The receiver strolls onto his team’s empty turf practice field, where banners hanging on the far wall unfurl like oversized, ancient scrolls. Each features the same two words: NFL CHAMPIONS. But look closer, lower, at the dates: 1935, ’52, ’53 and ’57, followed by a final poster that announces a division title in … 2023.

The story of the Detroit Lions is laid out in those five billboard-sized squares: their success in professional football is vintage and archaic; their misery endless and established; but their present (finally! mercifully!) more fruitful than at any other point in, oh, say, the last 67 years.

His head provides the most colorful kind of proof. Amon-Ra St. Brown made a promise before this season started, vowing to dye his dome if the Lions made the playoffs. When they did, he called a salon in nearby Birmingham where many wives of Detroit players get their hair done. The process took three hours, morphing from black to bleach blonde to blue—bright, blinding, Smurfs-approved blue.

In most ways, he’s not like them at all. His father, John Brown, was Mr. Universe—yes, that Mr. Universe (and Mr. World and Mr. Olympia)—not long after Arnold Schwarzenegger. His mother, Miriam, enrolled Amon-Ra in French grammar school and only speaks to him in German, even now.

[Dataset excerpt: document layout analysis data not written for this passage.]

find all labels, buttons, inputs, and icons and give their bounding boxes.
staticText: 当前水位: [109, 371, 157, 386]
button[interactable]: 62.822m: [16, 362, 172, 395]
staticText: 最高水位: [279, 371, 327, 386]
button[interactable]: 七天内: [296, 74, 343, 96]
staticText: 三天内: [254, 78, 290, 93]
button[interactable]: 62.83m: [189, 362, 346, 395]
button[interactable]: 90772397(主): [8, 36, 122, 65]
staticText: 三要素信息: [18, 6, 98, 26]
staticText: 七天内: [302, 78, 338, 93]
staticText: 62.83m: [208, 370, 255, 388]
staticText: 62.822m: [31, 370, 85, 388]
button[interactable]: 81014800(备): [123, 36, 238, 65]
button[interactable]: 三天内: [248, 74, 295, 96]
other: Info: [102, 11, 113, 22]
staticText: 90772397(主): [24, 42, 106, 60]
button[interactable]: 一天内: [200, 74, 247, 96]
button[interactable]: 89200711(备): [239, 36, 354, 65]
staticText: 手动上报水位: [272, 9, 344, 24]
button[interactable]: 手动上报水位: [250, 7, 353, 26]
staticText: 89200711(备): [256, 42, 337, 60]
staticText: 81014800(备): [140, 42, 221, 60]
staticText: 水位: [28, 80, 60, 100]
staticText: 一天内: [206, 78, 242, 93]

They named the youngest of their three boys after Amun, the chief god of ancient Thebes, the single most important deity in the Egyptian pantheon. Amid a few centuries spent god-ing in obscurity, Amun first meant “The Hidden One.” But then he merged with an ancient and prestigious sun god, one Re of Heliopolis. Together, they became Amun-Re, master of monikers, whether “King of the Gods,” “Lord of Heaven” or “Lord of the Thrones of the Two Lands.